# Regularization
Regularisation is a process of introducing additional information in order to prevent overfitting. The focus for this notebook is L1 and L2 regularization.

### What is L1 and L2?
L1 and L2 regularisation owes its name to L1 and L2 norm of a vector w respectively. Here’s a primer on norms:

###### 1-norm (also known as L1 norm):
$ ||w||_1 = |w_1|+|w_2|+...+|w_N| $  

###### 2-norm (also known as L2 norm or Euclidean norm)
$ ||w||_2 = (|w_1|^2 + |w_2|^2 + ... + |w_N|^2)^\frac{1}{2} $

######  p-norm
$ ||w||_p = (|w_1|^p + |w_2|^p + ... + |w_N|^p)^\frac{1}{p} $

A linear regression model that implements L1 norm for regularization is called **lasso regression**.

## Regularization Exercise
Perhaps it's not too surprising at this point, but there are classes in sklearn that will help us perform regularization with our linear regression. Let's get practice with implementing that in this exercise. In `data/regular.csv`, there is data for a bunch of points including six predictor variables and one outcome variable. Use sklearn's [Lasso](http://scikit-learn.org/stable/modules/generated/sklearn.linear_model.Lasso.html) class to fit a linear regression model to the data, while also using L1 regularization to control for model complexity.

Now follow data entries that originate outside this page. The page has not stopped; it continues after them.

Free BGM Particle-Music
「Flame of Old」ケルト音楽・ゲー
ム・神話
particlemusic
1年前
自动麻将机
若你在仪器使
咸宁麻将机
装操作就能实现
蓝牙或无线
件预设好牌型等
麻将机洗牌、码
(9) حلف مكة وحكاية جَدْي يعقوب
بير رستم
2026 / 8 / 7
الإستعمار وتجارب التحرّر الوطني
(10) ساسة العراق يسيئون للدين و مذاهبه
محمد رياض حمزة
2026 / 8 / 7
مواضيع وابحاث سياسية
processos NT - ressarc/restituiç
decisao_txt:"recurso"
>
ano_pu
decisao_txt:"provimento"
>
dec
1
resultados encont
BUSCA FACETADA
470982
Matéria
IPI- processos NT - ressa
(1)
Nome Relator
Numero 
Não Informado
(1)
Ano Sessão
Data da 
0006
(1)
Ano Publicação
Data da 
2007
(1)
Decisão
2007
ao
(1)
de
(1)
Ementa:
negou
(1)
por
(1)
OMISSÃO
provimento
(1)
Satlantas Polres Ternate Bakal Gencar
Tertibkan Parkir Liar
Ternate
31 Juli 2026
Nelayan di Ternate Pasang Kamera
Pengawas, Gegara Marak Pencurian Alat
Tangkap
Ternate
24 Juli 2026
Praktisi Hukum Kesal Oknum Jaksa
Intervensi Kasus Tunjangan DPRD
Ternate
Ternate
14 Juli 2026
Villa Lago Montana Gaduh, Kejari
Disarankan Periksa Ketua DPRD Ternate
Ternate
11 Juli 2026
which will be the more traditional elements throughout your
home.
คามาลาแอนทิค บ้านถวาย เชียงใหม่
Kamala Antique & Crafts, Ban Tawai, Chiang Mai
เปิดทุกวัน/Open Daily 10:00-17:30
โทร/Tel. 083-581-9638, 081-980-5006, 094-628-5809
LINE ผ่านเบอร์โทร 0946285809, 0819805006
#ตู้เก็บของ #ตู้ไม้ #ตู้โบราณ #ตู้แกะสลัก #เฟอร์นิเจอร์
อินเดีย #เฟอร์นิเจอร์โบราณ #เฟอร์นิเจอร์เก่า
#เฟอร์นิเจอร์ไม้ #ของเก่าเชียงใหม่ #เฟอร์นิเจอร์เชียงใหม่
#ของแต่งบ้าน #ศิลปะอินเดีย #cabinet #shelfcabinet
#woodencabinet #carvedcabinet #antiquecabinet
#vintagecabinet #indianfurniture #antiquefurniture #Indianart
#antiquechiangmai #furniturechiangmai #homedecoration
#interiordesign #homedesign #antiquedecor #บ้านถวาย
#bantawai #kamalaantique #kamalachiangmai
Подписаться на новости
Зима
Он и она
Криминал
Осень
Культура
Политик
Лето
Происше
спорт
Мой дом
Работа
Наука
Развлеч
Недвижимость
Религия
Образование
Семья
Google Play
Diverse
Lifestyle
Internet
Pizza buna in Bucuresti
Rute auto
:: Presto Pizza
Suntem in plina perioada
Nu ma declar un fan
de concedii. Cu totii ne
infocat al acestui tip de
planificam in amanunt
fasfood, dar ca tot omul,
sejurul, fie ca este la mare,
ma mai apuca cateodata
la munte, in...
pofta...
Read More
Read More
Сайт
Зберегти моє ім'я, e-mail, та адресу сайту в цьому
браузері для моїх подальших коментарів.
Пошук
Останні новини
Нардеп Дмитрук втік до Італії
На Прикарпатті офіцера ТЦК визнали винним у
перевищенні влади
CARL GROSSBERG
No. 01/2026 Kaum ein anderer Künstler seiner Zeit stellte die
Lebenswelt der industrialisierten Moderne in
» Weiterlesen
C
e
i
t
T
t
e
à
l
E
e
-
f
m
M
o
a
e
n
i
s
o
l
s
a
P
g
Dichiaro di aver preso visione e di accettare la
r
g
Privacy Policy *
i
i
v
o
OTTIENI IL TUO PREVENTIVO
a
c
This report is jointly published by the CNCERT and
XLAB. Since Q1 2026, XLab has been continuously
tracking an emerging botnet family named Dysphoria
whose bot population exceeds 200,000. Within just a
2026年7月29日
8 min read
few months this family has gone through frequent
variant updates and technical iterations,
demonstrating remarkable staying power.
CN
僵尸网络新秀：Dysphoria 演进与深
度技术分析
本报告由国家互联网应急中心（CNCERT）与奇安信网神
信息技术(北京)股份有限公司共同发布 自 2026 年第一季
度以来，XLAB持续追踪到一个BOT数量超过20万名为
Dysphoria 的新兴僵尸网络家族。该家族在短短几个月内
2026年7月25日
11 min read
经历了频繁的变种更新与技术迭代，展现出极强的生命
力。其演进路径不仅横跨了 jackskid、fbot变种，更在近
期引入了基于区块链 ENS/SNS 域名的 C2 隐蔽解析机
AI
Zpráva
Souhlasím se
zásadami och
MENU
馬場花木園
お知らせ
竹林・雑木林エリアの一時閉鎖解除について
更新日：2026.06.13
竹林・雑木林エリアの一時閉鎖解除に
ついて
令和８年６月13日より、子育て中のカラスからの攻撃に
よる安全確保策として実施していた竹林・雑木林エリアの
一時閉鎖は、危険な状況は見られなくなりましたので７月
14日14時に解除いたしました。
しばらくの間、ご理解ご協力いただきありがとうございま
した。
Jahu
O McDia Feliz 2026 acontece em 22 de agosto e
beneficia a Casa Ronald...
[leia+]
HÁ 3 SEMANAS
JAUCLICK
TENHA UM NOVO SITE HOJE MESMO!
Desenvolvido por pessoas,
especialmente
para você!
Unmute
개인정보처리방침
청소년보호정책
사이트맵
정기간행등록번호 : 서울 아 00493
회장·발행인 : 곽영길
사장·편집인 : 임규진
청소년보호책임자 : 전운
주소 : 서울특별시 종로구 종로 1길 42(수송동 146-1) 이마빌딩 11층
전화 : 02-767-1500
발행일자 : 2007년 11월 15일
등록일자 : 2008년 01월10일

#### 1. Import libraries and load the data
* The data is in the file `data/regular.csv`. Note that there's **no header row** on this file.
* Split the data so that the six predictor features (first six columns) are stored in `X`, and the outcome feature (last column) is stored in `y`.

In [1]:
import numpy as np
import pandas as pd
from sklearn.linear_model import Lasso

In [2]:
train_data = pd.read_csv('data/regular.csv', header=None)
X = train_data.iloc[:,:-1]
y = train_data.iloc[:,-1]

#### 2. Fit data using linear regression with Lasso regularization
* Create an instance of sklearn's `Lasso` class and assign it to the variable `lasso_reg`. No need to set any parameter values: use the default values for this exercise.

In [3]:
lasso_reg = Lasso()

* Use the `Lasso` object's [.fit()](https://scikit-learn.org/stable/modules/generated/sklearn.linear_model.Lasso.html#sklearn.linear_model.Lasso.fit) method to fit the regression model onto the data.

In [4]:
lasso_reg.fit(X,y)

Lasso(alpha=1.0, copy_X=True, fit_intercept=True, max_iter=1000,
      normalize=False, positive=False, precompute=False, random_state=None,
      selection='cyclic', tol=0.0001, warm_start=False)

#### 3. Inspect the coefficients of the regression model
* Obtain the coefficients of the fit regression model using the `coef_` attribute of the `Lasso` object. Store this in the `reg_coef` variable. Finally, the coefficients should be printed out.

In [5]:
reg_coef = lasso_reg.coef_
print(reg_coef)

[ 0.          2.35793224  2.00441646 -0.05511954 -3.92808318  0.        ]